*TASK PROMPT*
In the records below, begin at the line that has "Travel Adventure" and stop after the line that has "Aenean massa. Cum sociis natoque penatibus et"; quote those lines verbatim and nothing more.

[Transcribed page contents]
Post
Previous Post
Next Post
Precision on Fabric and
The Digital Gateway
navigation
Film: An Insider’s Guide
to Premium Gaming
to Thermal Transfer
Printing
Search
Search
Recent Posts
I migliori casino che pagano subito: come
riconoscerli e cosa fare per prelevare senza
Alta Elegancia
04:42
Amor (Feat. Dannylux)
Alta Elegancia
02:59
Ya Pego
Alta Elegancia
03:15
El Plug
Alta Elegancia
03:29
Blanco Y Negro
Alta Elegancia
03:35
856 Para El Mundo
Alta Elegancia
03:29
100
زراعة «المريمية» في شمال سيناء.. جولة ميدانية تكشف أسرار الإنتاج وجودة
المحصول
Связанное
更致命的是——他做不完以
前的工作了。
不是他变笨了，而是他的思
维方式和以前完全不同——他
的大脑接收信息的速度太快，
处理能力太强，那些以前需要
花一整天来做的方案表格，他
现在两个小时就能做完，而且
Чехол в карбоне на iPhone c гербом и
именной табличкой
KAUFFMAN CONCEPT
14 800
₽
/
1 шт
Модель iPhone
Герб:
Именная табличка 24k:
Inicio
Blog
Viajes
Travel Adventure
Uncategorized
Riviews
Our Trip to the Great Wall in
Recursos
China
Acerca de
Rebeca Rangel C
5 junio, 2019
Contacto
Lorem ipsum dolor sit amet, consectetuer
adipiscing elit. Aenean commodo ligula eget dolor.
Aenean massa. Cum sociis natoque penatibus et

--

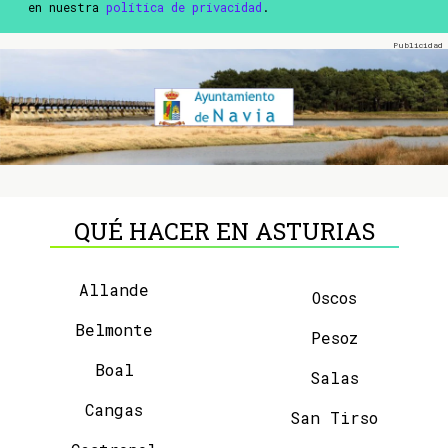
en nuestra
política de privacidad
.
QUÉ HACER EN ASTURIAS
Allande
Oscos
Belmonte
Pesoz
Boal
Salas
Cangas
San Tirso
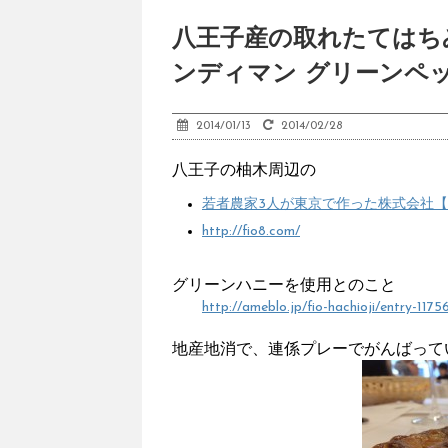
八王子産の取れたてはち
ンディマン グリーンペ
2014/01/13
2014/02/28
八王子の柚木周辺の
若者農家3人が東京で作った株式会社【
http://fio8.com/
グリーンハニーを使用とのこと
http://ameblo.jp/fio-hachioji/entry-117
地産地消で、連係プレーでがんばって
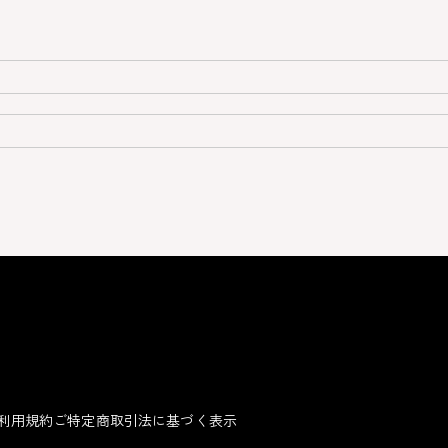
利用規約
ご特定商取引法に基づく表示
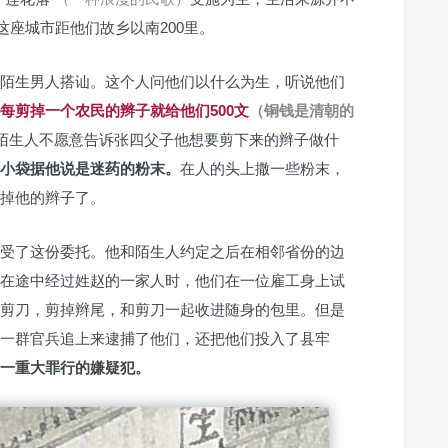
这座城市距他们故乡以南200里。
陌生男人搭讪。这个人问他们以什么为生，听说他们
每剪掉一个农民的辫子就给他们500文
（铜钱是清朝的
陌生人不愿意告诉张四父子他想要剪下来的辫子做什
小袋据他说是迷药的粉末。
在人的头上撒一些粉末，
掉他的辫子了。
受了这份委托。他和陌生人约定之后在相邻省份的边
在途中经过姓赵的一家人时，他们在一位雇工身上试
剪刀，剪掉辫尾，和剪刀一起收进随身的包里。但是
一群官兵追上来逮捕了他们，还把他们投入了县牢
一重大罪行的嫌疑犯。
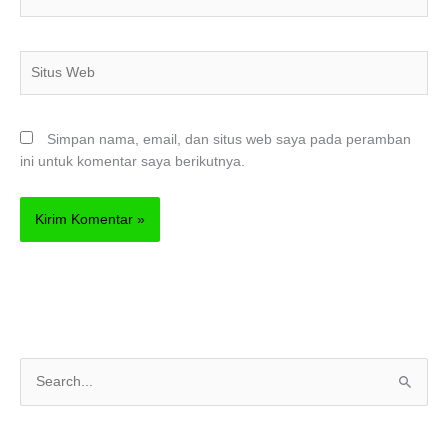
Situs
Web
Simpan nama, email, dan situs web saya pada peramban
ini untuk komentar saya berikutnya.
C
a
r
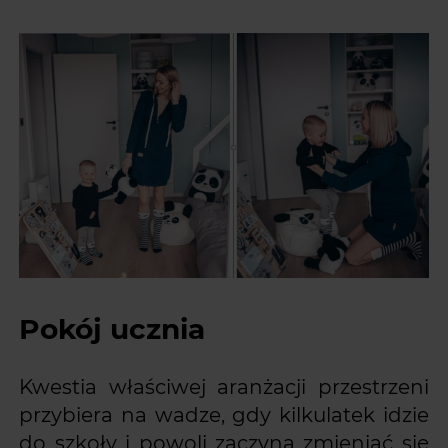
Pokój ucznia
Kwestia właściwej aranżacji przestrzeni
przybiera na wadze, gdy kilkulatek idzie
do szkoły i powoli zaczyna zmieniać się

*EXERCISE OUTPUT*
Travel Adventure
Uncategorized
Riviews
Our Trip to the Great Wall in
Recursos
China
Acerca de
Rebeca Rangel C
5 junio, 2019
Contacto
Lorem ipsum dolor sit amet, consectetuer
adipiscing elit. Aenean commodo ligula eget dolor.
Aenean massa. Cum sociis natoque penatibus et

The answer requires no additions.